# SLQ Self-sufficiency exam

Instructions:
1. submit a single text file that contains the queries you generated for each prompt. You can indicate which question each query is for by using a code comment like what you see below.

2. evaluated using 2 criteria:

First, the grader will look to see that you have created the correct query. For each of the prompts below, there is a single, correct answer. 

Second, the grader will look at how you've styled your queries. They'll gauge whether you followed the recommended style guidelines for this program. In particular, they'll look at whether you capitalized SQL keywords, used lowercase letters for table and field names, and used multiple lines to make your queries more readable.


    1. Put each column name in a select clause on its own line, with one level of indentation from the preceding line.
    2. Follow the same indentation logic for FROM, WHERE, and ORDER BY blocks, giving each element its own line.
    3. Similarly, each clause gets its own line.
    4. Use all caps for clauses, function names, and the like.
    5. Use the actual case of the column/table name when referring to column and table names.
    6. Be consistent in your own use of casing, but recognize that SQL is not case sensitive, and it doesn't actually care about tabs and newlines.


# The scenario

You are a data analyst for your state’s department of education. You're given a database containing 2 tables: *naep* and *finance*. NAEP is the National Assessment of Educational Progress for states. The naep table contains each state’s average NAEP scores in math and reading for students in grades 4 and 8 for various years between 1992 and 2017. The finance table contains each state’s total K-12 education revenue and expenditures for the years 1992 through 2016.

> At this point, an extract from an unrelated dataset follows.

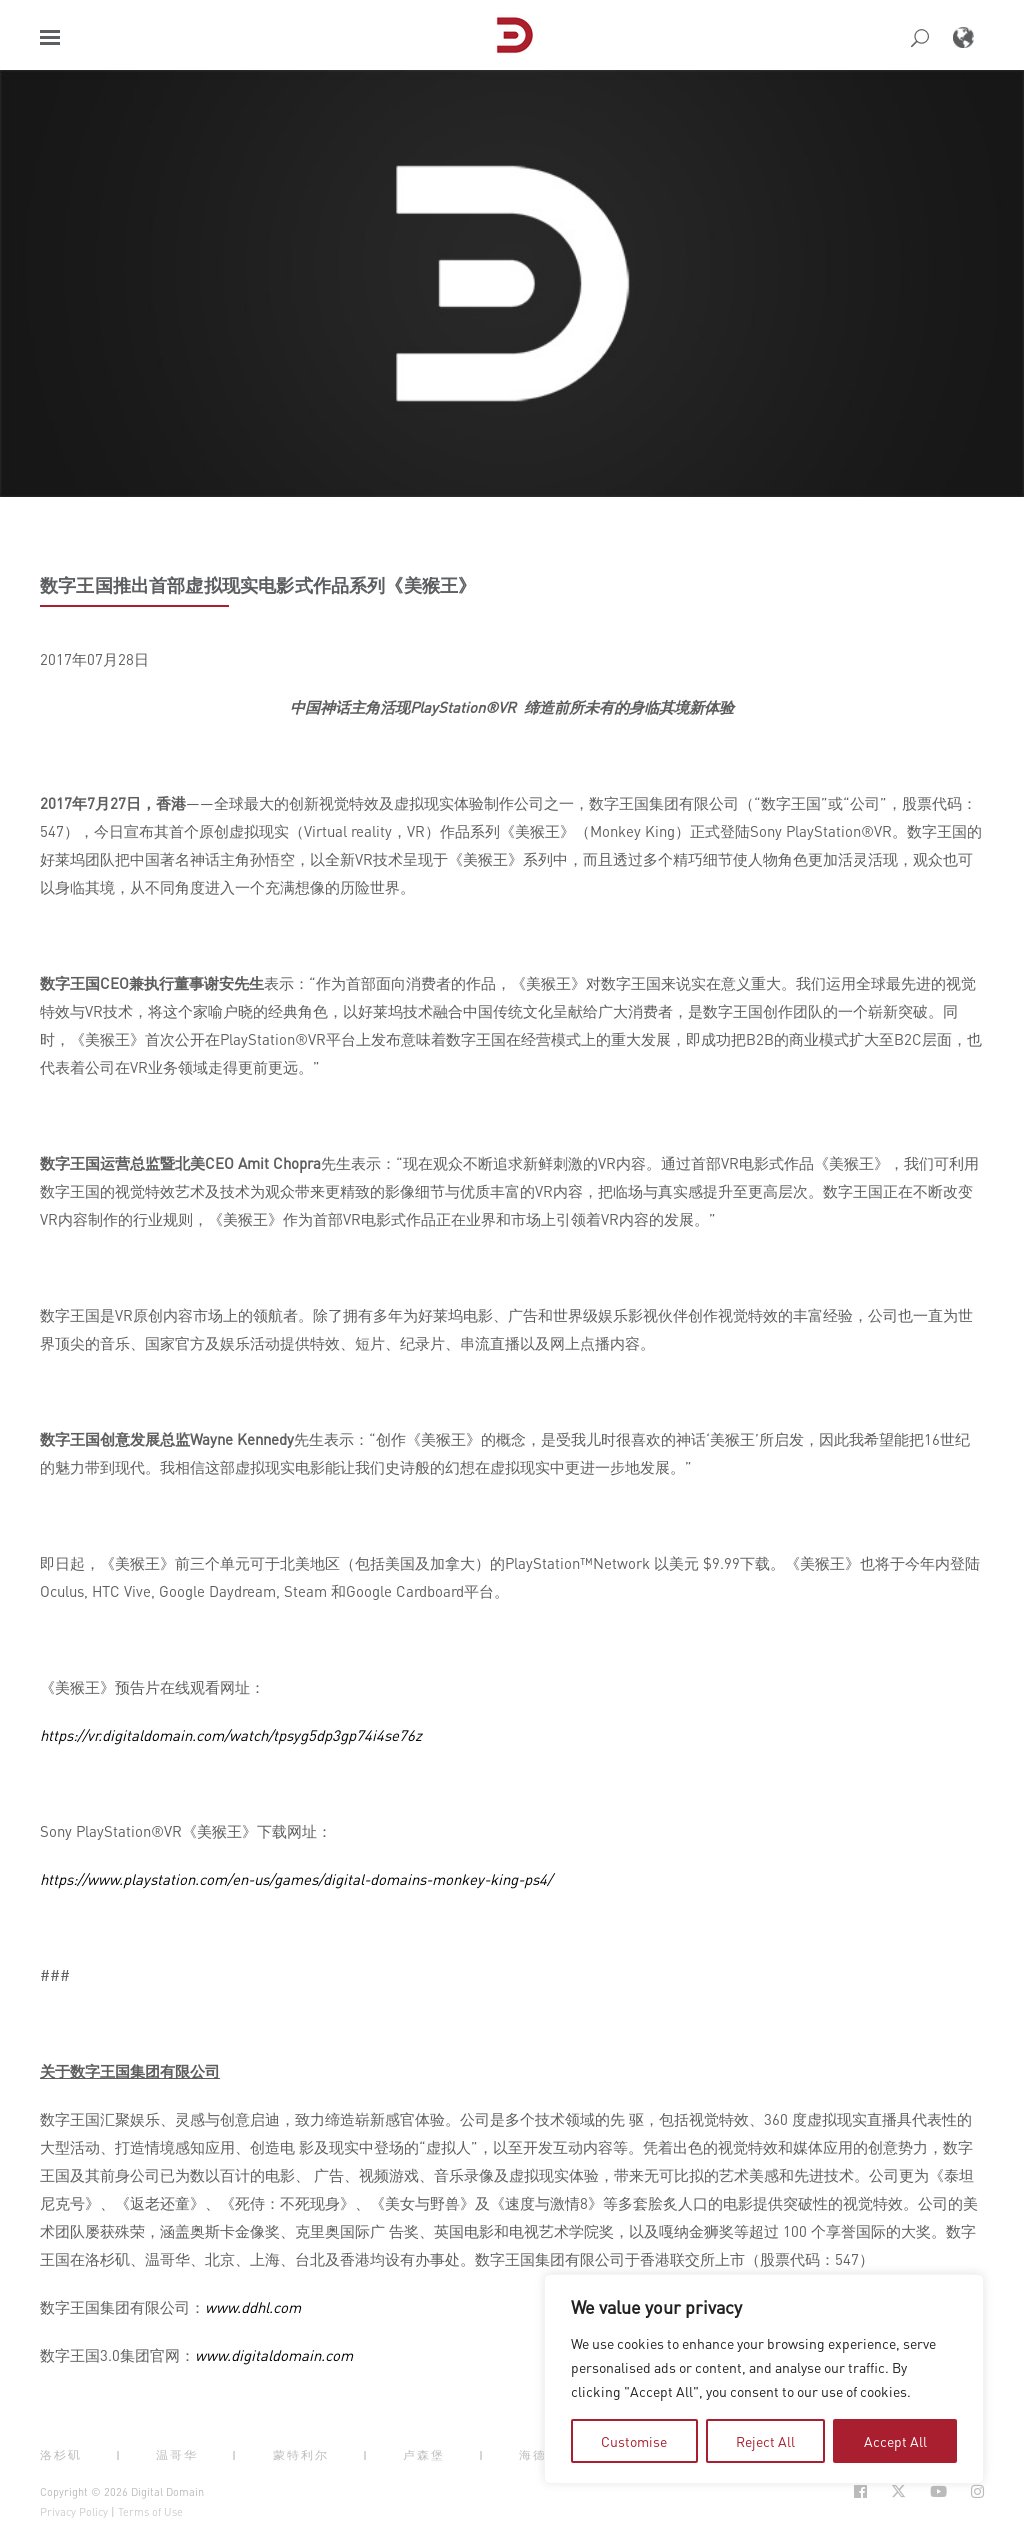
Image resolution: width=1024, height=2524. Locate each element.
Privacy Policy (74, 2512)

You are tasked with assessing the quality of this data. You must also find useful ways to analyze it.

### 1. Write a query that allows you to inspect the schema of the naep table.

--1
SELECT *
FROM
	information_schema.columns
WHERE
	table_schema = 'public'
	AND table_name = 'naep';

### 2. Write a query that returns the first 50 records of the naep table.

--2
SELECT*
FROM
	public.naep
LIMIT
	50

### 3. Write a query that returns summary statistics for avg_math_4_score by state. Make sure to sort the results alphabetically by state name.

--3
SELECT
	state,
	COUNT(avg_math_4_score),
	AVG(avg_math_4_score) as average,
	MIN(avg_math_4_score) as minimum,
	MAX(avg_math_4_score) as maximum
FROM
	public.naep
GROUP BY state
ORDER BY
	state;

### 4. Write a query that alters the previous query so that it returns only the summary statistics for avg_math_4_score by state with differences in max and min values that are greater than 30.

--4
SELECT
	state, 
	COUNT(avg_math_4_score),
	AVG(avg_math_4_score) as average,
	MIN(avg_math_4_score) as minimum,
	MAX(avg_math_4_score) as maximum
FROM
	public.naep
GROUP BY state
HAVING 
	MAX(avg_math_4_score) - MIN(avg_math_4_score) > 30
ORDER BY
	state;


### 5. Write a query that returns a field called bottom_10_states that lists the states in the bottom 10 for avg_math_4_score in the year 2000.

--5
SELECT
	state, 
	avg_math_4_score as bottom_10,
	year
FROM
	public.naep
WHERE
	year = 2000 and
	avg_math_4_score IS NOT NULL
GROUP BY 
	avg_math_4_score, 
	state,
	year
ORDER BY
	avg_math_4_score DESC 
LIMIT 10;

### 6. Write a query that calculates the average avg_math_4_score rounded to the nearest 2 decimal places over all states in the year 2000.

--6 
SELECT
	ROUND(AVG(avg_math_4_score),2),
	year
FROM
	public.naep
WHERE
	year = 2000
GROUP BY
	year; 

### 7. Write a query that returns a field called below_average_states_y2000 that lists all states with an avg_math_4_score less than the average over all states in the year 2000.

SELECT
	state, 
	avg_math_4_score as below_average_states_y2000,
	year
FROM
	public.naep
WHERE
	year = 2000 and	
	avg_math_4_score < (SELECT AVG(avg_math_4_score) 
						   FROM public.naep)
GROUP BY	
	state,
	year,
	avg_math_4_score
ORDER BY
	avg_math_4_score,
	state,
	year; 


### 8. Write a query that returns a field called scores_missing_y2000 that lists any states with missing values in the avg_math_4_score column of the naep data table for the year 2000. 

--8
SELECT
	state as scores_missing_y2000, 
	avg_math_4_score, 
	year
FROM
	public.naep
WHERE
	year = 2000 and	
	avg_math_4_score is null
GROUP BY	
	state,
	year,
	avg_math_4_score
ORDER BY
	state,
	avg_math_4_score,
	year; 

### 9. Write a query that returns for the year 2000 the state, avg_math_4_score, and total_expenditure from the naep table left outer joined with the finance table, using id as the key and ordered by total_expenditure greatest to least. Be sure to round avg_math_4_score to the nearest 2 decimal places, and then filter out NULL avg_math_4_scores in order to see any correlation more clearly.

--9 
SELECT
	naep.id,
	naep.state, 
	ROUND(naep.avg_math_4_score, 2) as avg_math_4_score,
	naep.year,
	finance.id,
	finance.total_expenditure
FROM
	public.naep
LEFT JOIN 
	public.finance ON
	finance.id = naep.id
WHERE
	naep.year = 2000 and	
	avg_math_4_score IS NOT NULL 
GROUP BY	
	naep.id,
	finance.id,
	naep.year,
	naep.state,
	finance.total_expenditure,
	naep.avg_math_4_score
ORDER BY
	total_expenditure,
	state,
	avg_math_4_score,
	year;